My Blog__ Is This Real?
In between the cheap wine, punk shows, early work days and company Christmas parties (fueled by free booze and awkward small talk), I have not had a lot of time to write. Furthermore, every time I sit down to work on any personal writing ("I feel" writing) every sentence is forced and I end up punching the "delete" key until the screen goes white. I tried to figure out why this was and I guess it's because I don't really know how I feel right now.
In the last few months I lost my boyfriend, my job and a lot of my confidence. My whole routine was tossed out the window and I was forced to deal with an empty bank account and empty bed. So, I dwelled. I read a lot of books. I tried to get to know myself. I asked my friends for help. I focused on my new, barely paid job at the magazine where my editorial skills grew and I felt so happy to be learning every day. I interviewed chefs, business women, actors and wrote stories for intellectual yuppies about new cooking products I didn't understand. I got depressed, a lot of the time, and I did things to myself that I probably should not have done. It was just how I was able to cope with my single, white girl problems. It's a funny thing when you can't even feel sorry for yourself. These aren't real problems, I kept telling myself. You have nothing to feel sad about.
When I interviewed Julia Wertz, her publisher sent me a copy of her new book. On my way home from another long day at the magazine, hung over from a show the night before and starving because I was late that morning and couldn't make myself a lunch of what little garbage I had kicking around in my fridge, I managed to find a seat on the bus and read the introduction. Julia wrote,
"Because while this is my story, it's also the story of everyone who's moved away from home, rented an overpriced room in a dumpy apartment, and been hired, fired and bounced around with no foreseeable respite. It's just par for the course of being in your mid-twenties, prone to bad decisions and even worse outcomes."
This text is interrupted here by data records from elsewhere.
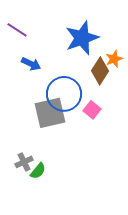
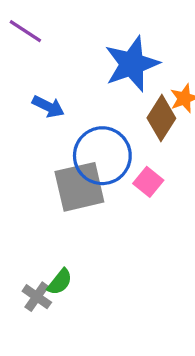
purple line: (17, 30) -> (25, 31), moved
gray cross: (24, 162) -> (37, 297), moved, turned -30

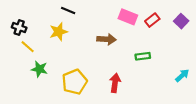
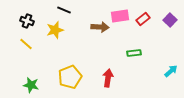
pink rectangle: (128, 17) -> (120, 16), turned -30
black cross: (19, 27) -> (27, 21), moved
brown arrow: (107, 39) -> (100, 27), moved
green star: (39, 69) -> (31, 85), moved

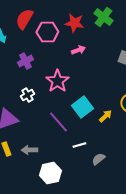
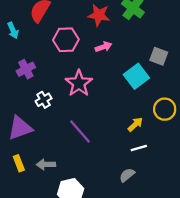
pink hexagon: (47, 32) -> (66, 40), moved
purple cross: (25, 61) -> (26, 69), moved
cyan square: (82, 107) -> (136, 76), moved
white line: (79, 145) -> (139, 148), moved

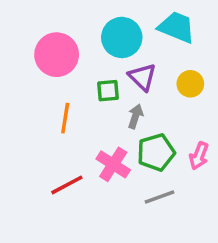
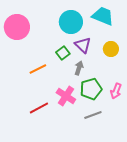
pink circle: (57, 55) -> (17, 27), moved
green square: (108, 91) -> (63, 53), turned -32
orange line: (65, 118) -> (38, 69), turned 54

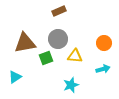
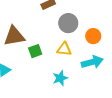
gray circle: (58, 39) -> (68, 23), moved
cyan arrow: (103, 69) -> (92, 62), size x1.5

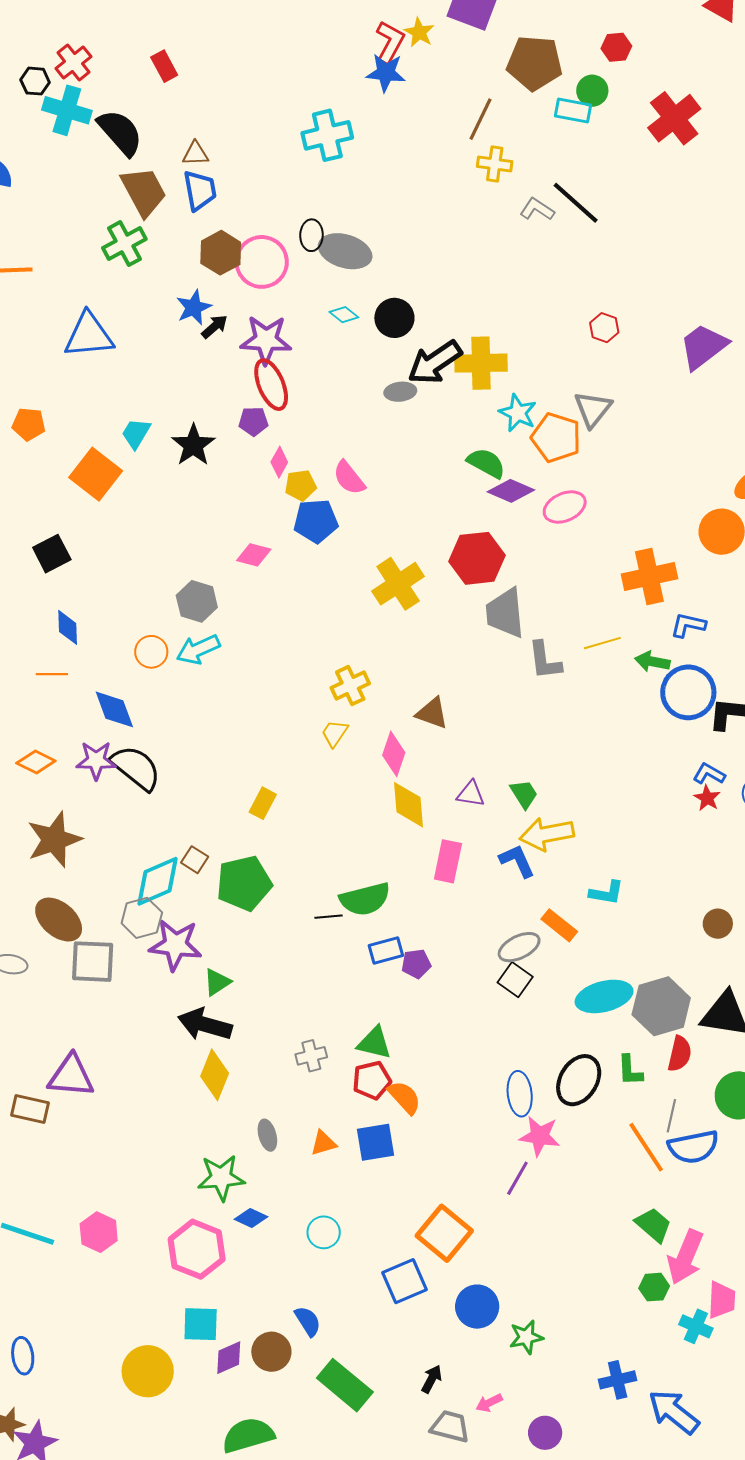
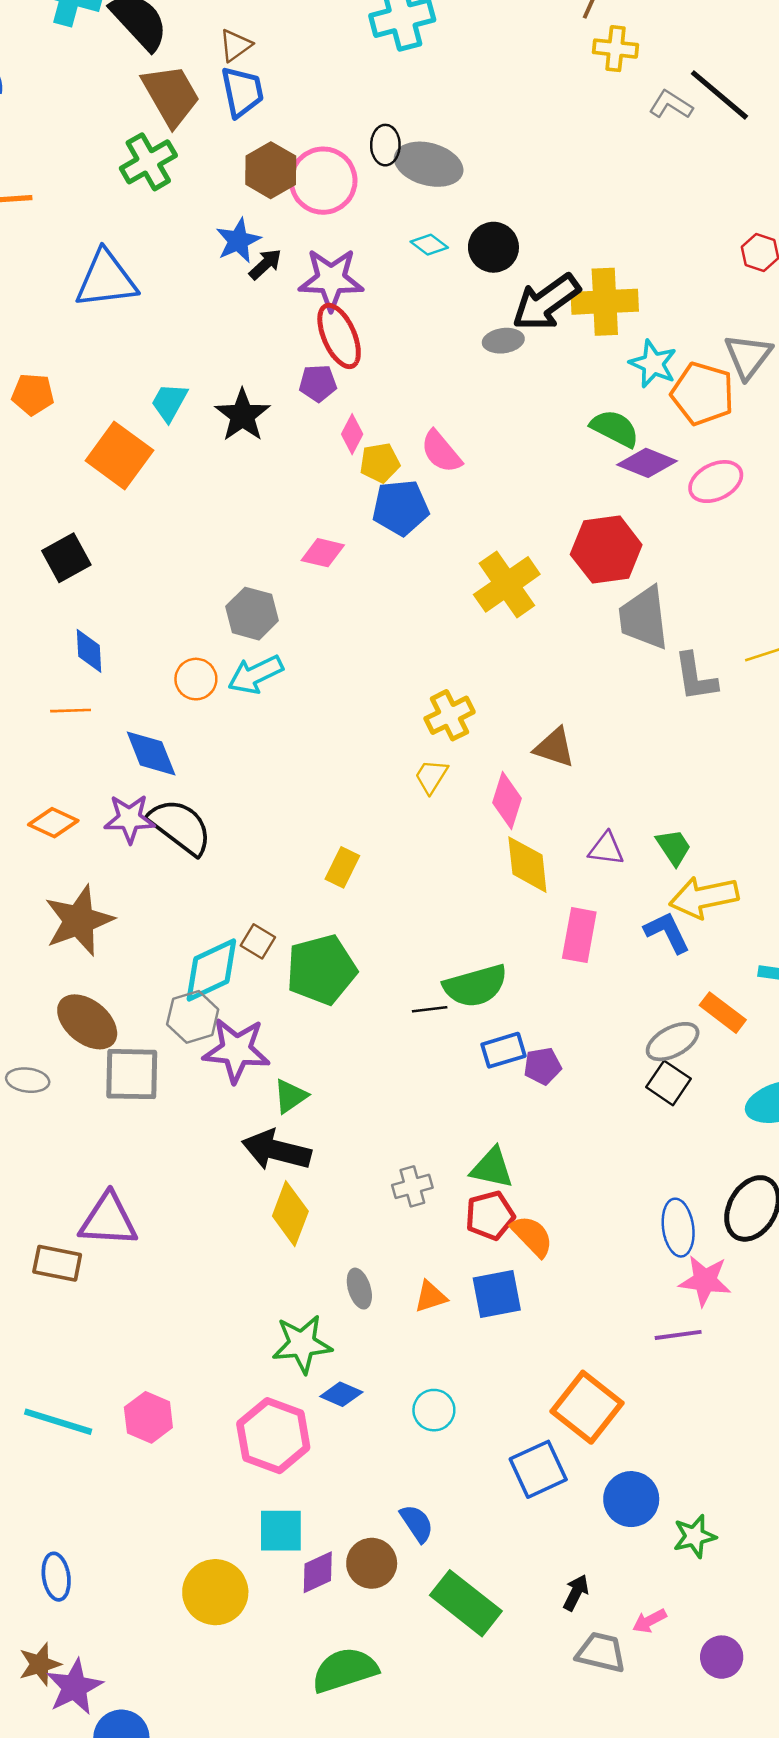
brown triangle: (195, 154) -> (235, 45), turned -32
purple line: (517, 1178) -> (678, 1335), turned 54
Then I caught my reflection in the mirror and noticed how tired I was. I thought about my dwindling bank account, my unpaid Visa bill, the missed calls from my phone company, my empty cupboards, my student loan and my seemingly undecided future. I thought about how I was really good at pretending everything was okay because I didn't think I deserved to feel depressed. The weird cycle of depression, hatred, denial and guilt cycling in my head like an unnecessary tornado.
I have a friend who contracted a lifelong sexually transmitted disease when she was in her mid-twenties. She got it from her boyfriend at the time. He got it from a hitch-hiker. She stayed with him for years because she thought she was in love and more over, she was scared that no one else would accept her for disease. She finally left this guy and entered into the dating world. She was terrified and the first few relationships she had ended because the men she met were shit scared when she told them about her STD. She felt damaged and disgusting after constant rejection for something she could not control. However, being the optimist she is, even though she felt defeated and scared she always had hope. One day she randomly went on a dating site for people with STDs. She met a guy. They started a relationship and now they are in love and happy.
I don't have real problems. I just have the same problems that we all do and problems are relative, sometimes. I'm not addicted to anything (besides cigarettes). I have good friends. I'm not dying. I'm just broke, young and trying to figure my life out. Who isn't? Really, who isn't?